Maples and Calder, the Maples Group’s law firm in Hong Kong, has also acted as Cayman Islands counsel to Dingdong, a Cayman Islands exempted company, on its IPO of American Depositary Shares, representing its class A ordinary shares, and its listing in New York. Founded in 2017, Dingdong is a self-operated freshness platform and a life service app that provides distribution services. The main products offered are vegetables, soy products, fruits, meat and poultry, eggs, aquatic seafood, rice, flour and oils, and snack foods. The offering, which closed on July 1, 2021, raised approximately US$95.7 million. Partner Everton Robertson led the firm’s team in the transaction, while Kirkland & Ellis International acted as US counsel. Cleary Gottlieb Steen & Hamilton acted as US counsel to Morgan Stanley & Co, BofA Securities and Credit Suisse Securities (USA), as the underwriters.

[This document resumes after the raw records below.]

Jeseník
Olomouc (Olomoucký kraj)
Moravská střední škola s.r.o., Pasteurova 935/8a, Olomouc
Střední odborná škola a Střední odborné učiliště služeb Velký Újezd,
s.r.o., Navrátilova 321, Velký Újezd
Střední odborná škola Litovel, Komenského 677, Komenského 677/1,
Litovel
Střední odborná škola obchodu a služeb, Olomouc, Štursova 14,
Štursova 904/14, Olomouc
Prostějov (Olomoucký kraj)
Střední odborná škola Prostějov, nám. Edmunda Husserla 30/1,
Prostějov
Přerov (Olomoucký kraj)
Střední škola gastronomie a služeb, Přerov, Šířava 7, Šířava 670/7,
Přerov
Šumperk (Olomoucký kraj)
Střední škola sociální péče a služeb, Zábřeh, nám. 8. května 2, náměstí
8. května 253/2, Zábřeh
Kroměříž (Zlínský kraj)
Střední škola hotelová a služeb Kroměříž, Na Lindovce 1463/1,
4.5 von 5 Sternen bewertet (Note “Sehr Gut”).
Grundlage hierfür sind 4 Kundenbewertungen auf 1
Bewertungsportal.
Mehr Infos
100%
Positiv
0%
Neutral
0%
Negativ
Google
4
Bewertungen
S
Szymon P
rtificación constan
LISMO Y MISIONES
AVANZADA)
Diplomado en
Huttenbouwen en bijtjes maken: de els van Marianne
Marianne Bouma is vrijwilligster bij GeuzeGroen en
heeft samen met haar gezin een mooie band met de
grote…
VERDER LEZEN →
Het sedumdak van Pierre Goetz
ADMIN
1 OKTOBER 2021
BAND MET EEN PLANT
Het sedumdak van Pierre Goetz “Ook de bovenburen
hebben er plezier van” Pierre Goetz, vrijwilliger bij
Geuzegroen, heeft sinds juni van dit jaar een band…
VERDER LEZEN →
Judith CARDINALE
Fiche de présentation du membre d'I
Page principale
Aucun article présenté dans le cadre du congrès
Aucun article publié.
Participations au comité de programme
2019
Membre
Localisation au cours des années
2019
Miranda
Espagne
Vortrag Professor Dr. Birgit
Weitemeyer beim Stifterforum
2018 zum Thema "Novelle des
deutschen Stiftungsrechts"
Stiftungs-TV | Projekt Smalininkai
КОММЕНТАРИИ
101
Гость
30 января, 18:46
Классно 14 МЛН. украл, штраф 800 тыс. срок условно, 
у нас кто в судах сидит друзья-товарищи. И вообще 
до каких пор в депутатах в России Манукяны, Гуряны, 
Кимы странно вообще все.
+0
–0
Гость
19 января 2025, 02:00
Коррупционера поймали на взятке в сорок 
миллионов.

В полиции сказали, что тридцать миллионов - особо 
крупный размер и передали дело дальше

Rajah & Tann Singapore, member firm of Rajah & Tann Asia, is acting for NanoFilm Technologies International on its S$140 million (US$103.6m) joint venture with Venezio Investments, a wholly-owned subsidiary of Temasek Holdings, to undertake the hydrogen energy and hydrogen fuel cell business of the NanoFilm Group, through Sydrogen Energy. Partners Favian Tan and Benjamin Cheong are leading the firm’s team in the transaction.

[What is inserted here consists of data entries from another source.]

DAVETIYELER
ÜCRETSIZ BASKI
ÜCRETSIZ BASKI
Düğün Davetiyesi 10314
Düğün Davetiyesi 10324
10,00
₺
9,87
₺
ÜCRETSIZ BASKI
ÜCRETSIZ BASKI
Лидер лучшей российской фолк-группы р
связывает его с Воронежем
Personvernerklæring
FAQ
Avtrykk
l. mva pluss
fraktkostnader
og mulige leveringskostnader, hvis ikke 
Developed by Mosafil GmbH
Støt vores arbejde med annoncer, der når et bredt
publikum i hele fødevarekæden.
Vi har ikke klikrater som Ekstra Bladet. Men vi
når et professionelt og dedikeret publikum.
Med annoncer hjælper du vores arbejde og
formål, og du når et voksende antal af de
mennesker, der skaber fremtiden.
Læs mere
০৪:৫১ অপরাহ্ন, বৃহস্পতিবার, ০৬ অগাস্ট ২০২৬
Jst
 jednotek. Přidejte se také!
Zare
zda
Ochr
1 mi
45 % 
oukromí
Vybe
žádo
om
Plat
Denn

Rajah & Tann Singapore, member firm of Rajah & Tann Asia, has also acted for Singapore-listed Beng Kuang Marine on its placement of S$1.35 million (US$998.5m) new shares via SAC Capital, as placement agent. Partners Danny Lim and Penelope Loh led the firm’s team in the transaction.

Shearman & Sterling has represented Nomura International and Admiralty Harbour Capital, as the dealer managers, on the exchange offer by Anton Oilfield Services Group of up to the maximum acceptance amount of its outstanding 7.5 percent senior notes due 2022 for 8.75 percent senior notes due 2025. In connection with the exchange offer, the company issued US$61.9 million 8.75 percent senior notes due 2025. The firm also represented Nomura International and Admiralty Harbour Capital, as the initial purchasers, on Anton Oilfield Services Group’s concurrent new money offering of US$88.1 million 8.75 percent senior notes due 2025. Anton Oilfield Services Group is a leading integrated oilfield technology service company that provides a full range of products and services for oil and gas development. Its business covers more than 30 countries and regions, including China, the Middle East, Africa, Central Asia, Southeast Asia and Latin America. Hong Kong capital markets partner Alan Yeung led the firm’s team in the transaction.

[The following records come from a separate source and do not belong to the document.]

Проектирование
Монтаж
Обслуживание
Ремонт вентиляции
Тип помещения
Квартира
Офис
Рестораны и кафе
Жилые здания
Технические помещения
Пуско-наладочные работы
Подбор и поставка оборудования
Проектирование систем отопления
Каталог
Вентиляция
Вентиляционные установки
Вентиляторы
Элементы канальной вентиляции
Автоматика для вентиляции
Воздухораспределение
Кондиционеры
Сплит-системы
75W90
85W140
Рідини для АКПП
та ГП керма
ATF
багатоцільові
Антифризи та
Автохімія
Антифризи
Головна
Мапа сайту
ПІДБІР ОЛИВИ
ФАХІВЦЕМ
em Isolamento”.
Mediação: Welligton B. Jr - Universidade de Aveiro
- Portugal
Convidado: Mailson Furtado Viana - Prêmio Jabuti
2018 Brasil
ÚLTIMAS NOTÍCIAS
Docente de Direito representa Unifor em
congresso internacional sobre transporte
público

WongPartnership advised Sri Trang Gloves (Thailand) on its secondary listing via introduction of its ordinary shares in Singapore. Sri Trang Gloves has a market capitalisation of approximately S$5.5 billion (US$4.1b), based on the closing market price of its shares quoted in Thailand on May 7, 2021. Partners Gail Ong and Karen Yeoh led the firm’s team in the transaction.

WongPartnership has also acted for a global investment firm on the joint venture for freighter aircraft leasing. Partners Mark Choy and Soong Wen E led the firm’s team in the transaction.